Both Jeyapalan and the IFJ activists were detained ostensibly for visa violations. In the case of Jeyapalan, although Sri Lankan authorities said he was “disrupting ethnic harmony,” the substantive accusation was that he had participated at meetings while in the country on a tourist visa. Park and Worthington were accused by Media Minister Keheliya Rambukawella of engaging in “anti-government activism” because they attended a workshop convened by the Free Media Movement (FMM). They were deported as they had not obtained press accreditation before arrival. However, the two mounted stout defence that they only participated in a workshop on media freedom and did not engage in media coverage.

The FMM has said that attending workshops is not prohibited on a tourist visa. In the past, participants at seminars and a host of similar activities regularly entered Sri Lanka on tourist visas for similar purposes.

So, why did the police detain Jeyapalan, Park and Worthington? The answer to the question is simple: they were raising issues that challenged the Sri Lanka government’s authoritarian politics.

However, while expelling these activists constitutes a grave violation of freedom of expression, this is but one step further in the direction the government has been travelling since 2005. In pursuit of weeding out all ideas in civil society that dispute his right to govern, President Mahinda Rajapakse has single-mindedly attacked expressions of independent thinking.

The early assaults on free expression were against the independent media. A number of journalists have been murdered, with others made to disappear, tortured, imprisoned and forced to flee, while the perpetrators enjoyed immunity from prosecution.

The government has been equally vigilant in preventing news on Sri Lanka from foreign sources which raise uncomfortable governance issues reaching Sri Lankan audiences. Colombo routinely blocks internet news sites and prevents foreign journalists from covering events dealing with violations of democracy, human rights or war crimes. Restrictions placed on the foreign media to cover issues of militarisation and war crimes in the former war zones during the Commonwealth Summit in November are a vivid example of this. Media censorship has pushed Sri Lanka down to rank 163 of 179 countries in Reporters without Border’s Media Freedom Index.

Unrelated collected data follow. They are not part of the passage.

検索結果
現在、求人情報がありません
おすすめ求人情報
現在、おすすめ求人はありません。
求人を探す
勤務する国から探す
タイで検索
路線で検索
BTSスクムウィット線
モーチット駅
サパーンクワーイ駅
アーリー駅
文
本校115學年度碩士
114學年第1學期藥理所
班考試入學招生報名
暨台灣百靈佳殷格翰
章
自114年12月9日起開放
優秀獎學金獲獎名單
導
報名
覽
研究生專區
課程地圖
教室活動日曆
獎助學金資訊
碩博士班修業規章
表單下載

The government has been hardly less brutal in dealing with other expressions of popular protest. Over 600 Tamils forcibly prevented by the police in northern Vavuniya from going to Colombo to petition the UN on their disappeared loved ones in March 2013 is but one of many instances. In southern Sri Lanka, one Sinhalese was killed and 15 wounded this year when Weliweriya residents demanded clean drinking water, while a fisherman protesting rising fuel prices was shot dead in Chilaw in 2012.

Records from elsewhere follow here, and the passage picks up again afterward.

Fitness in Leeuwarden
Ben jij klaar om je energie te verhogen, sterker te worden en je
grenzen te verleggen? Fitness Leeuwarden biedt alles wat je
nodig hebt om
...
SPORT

Therefore to the rulers, intent on thought control within Sri Lanka, Jeyapalan and the IFJ activists were subversives. They were perceived as such for two reasons. First, by discussing issues such as media freedom they were confronting censorship. Censorship is the government’s tool to ensure the local public does not see challenges to its style of governance.

Second, the regime has taken very deliberate steps to prevent people coming together, especially in the North and East. This even includes meetings of groups to counsel trauma survivors. The reason is that people assembling in groups discuss politics, psychosocial issues and other privations they have been subjected to, thereby contributing to a narrative the government wishes to suppress.

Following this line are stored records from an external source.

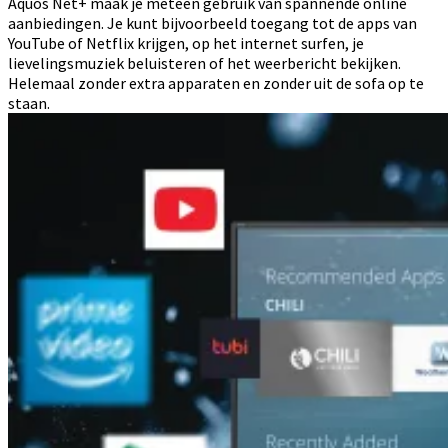
Aquos Net+ maak je meteen gebruik van spannende online
aanbiedingen. Je kunt bijvoorbeeld toegang tot de apps van
YouTube of Netflix krijgen, op het internet surfen, je
lievelingsmuziek beluisteren of het weerbericht bekijken.
Helemaal zonder extra apparaten en zonder uit de sofa op te
staan.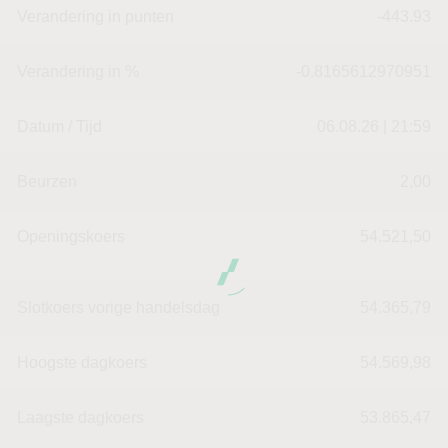
Verandering in punten
-443.93
Verandering in %
-0.8165612970951
Datum / Tijd
06.08.26 | 21:59
Beurzen
2,00
Openingskoers
54.521,50
Slotkoers vorige handelsdag
54.365,79
Hoogste dagkoers
54.569,98
Laagste dagkoers
53.865,47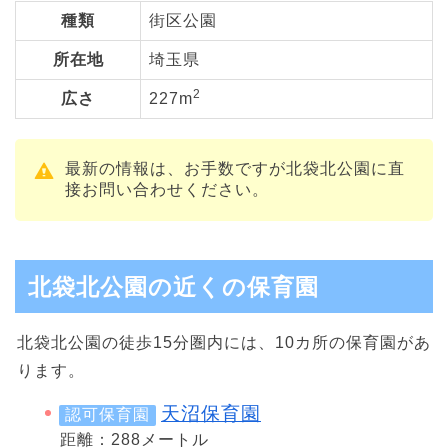
種類
街区公園
所在地
埼玉県
2
広さ
227m
最新の情報は、お手数ですが北袋北公園に直
接お問い合わせください。
北袋北公園の近くの保育園
北袋北公園の徒歩15分圏内には、10カ所の保育園があ
ります。
天沼保育園
認可保育園
距離：288メートル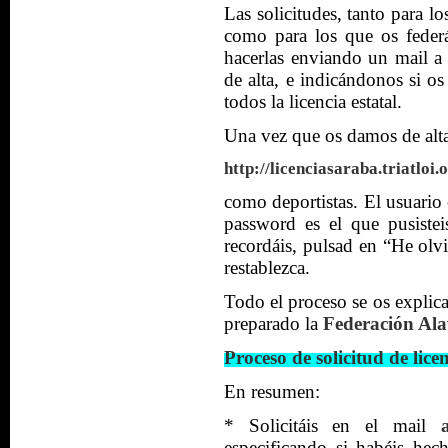
Las solicitudes, tanto para l
como para los que os feder
hacerlas enviando un mail 
de alta, e indicándonos si o
todos la licencia estatal.
Una vez que os damos de alta,
http://licenciasaraba.triatloi.
como deportistas. El usuario 
password es el que pusistei
recordáis, pulsad en “He olv
restablezca.
Todo el proceso se os explic
preparado la
Federación Ala
Proceso de solicitud de lice
En resumen:
* Solicitáis en el mail
especificando si habéis he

Therefore the Rajapakse government, which began its existence by suppressing the independent media and went on to stifle political dissent expressed through protests, has now taken the next step: expelling foreign passport-holders who discuss rights, democracy and allied subjects.

Ahead of world human rights day, China’s moves to expel Bloomberg and The New York Times by not extending visas to their journalists was big news. But there is little coverage of how Colombo, fast emerging as Beijing’s client, is using its own methods of manipulating visa regulations to suppress freedom of expression.

There has been unremitting advice from international community that the Sinhalese and Tamils in Sri Lanka should work towards reconciliation. However, working for sustainable reconciliation will be impossible if the government is using all available methods to control its citizens’ thinking. Therefore, the international community must persuade Colombo to accommodate dissenting ideas and other expressions of political protest to test if actual reconciliation is possible.